Collected data entries:
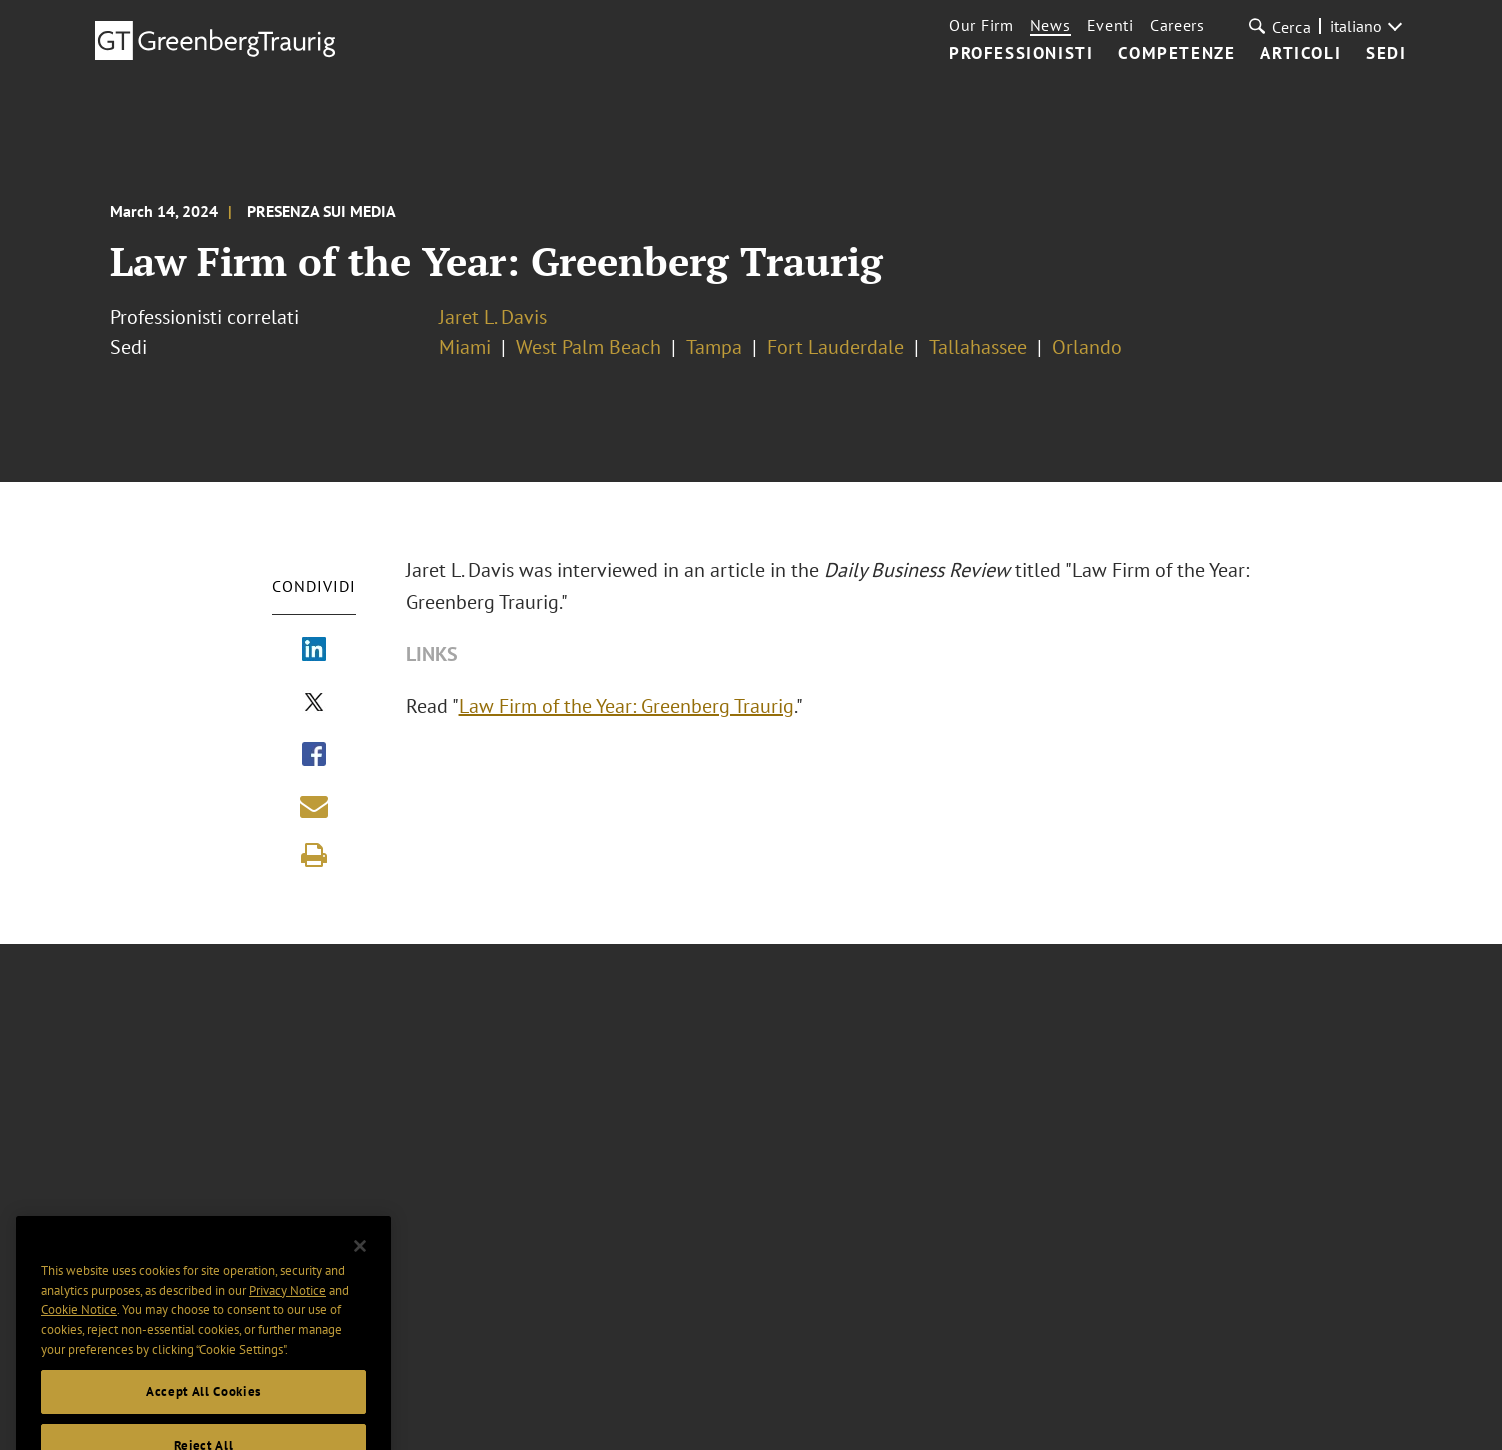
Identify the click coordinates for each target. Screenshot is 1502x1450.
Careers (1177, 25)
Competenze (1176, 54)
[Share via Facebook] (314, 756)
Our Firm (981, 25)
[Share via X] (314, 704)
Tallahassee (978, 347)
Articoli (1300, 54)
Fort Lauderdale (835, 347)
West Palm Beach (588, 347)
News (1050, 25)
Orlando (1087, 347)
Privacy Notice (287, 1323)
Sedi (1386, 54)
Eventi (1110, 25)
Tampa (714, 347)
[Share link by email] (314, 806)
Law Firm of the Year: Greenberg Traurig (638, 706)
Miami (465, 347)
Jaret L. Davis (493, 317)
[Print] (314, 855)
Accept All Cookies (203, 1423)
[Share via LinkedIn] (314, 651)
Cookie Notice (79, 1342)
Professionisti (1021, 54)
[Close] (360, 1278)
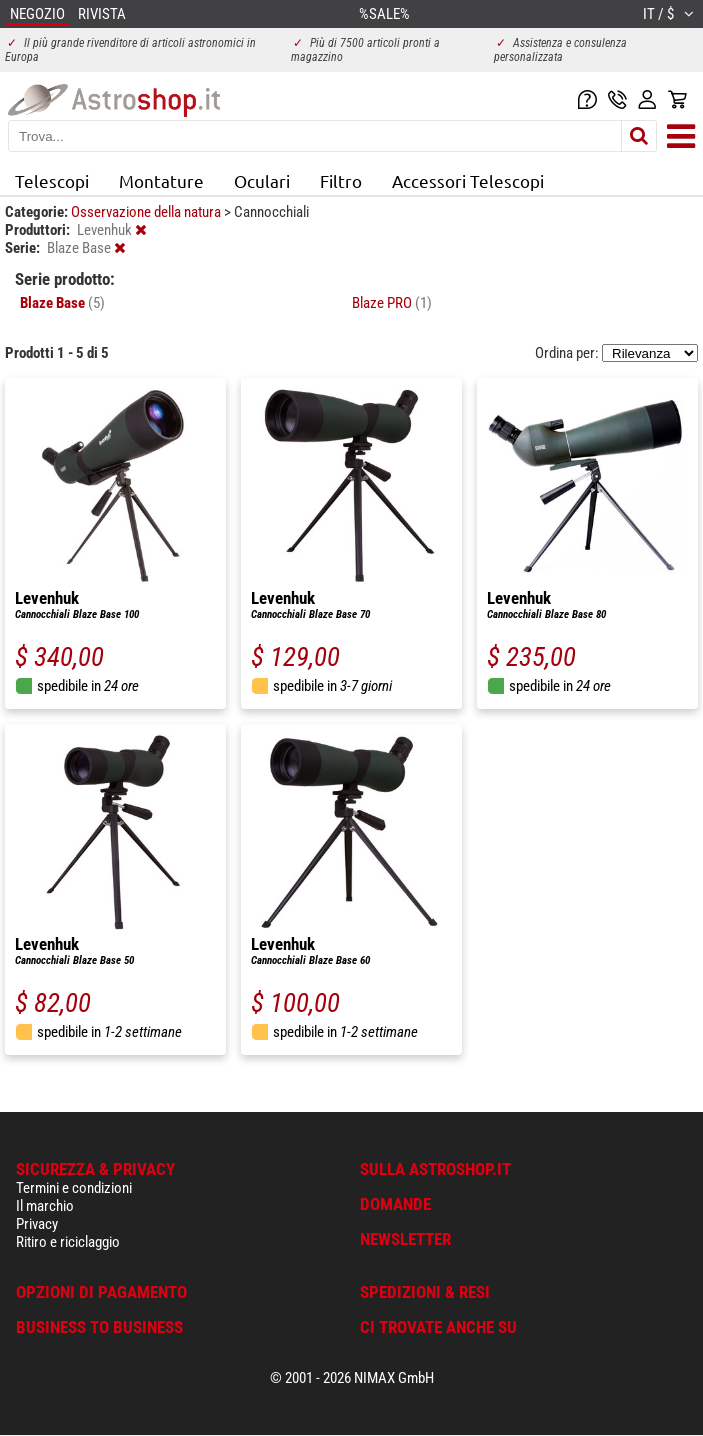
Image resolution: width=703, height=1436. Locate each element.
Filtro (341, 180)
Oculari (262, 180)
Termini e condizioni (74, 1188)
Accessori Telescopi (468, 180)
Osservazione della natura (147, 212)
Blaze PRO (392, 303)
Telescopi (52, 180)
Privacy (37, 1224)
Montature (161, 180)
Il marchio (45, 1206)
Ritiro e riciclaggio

§ WHAT TO DO
Report only how many lines above include "Share".

§ ANSWER TO THE PROBLEM
4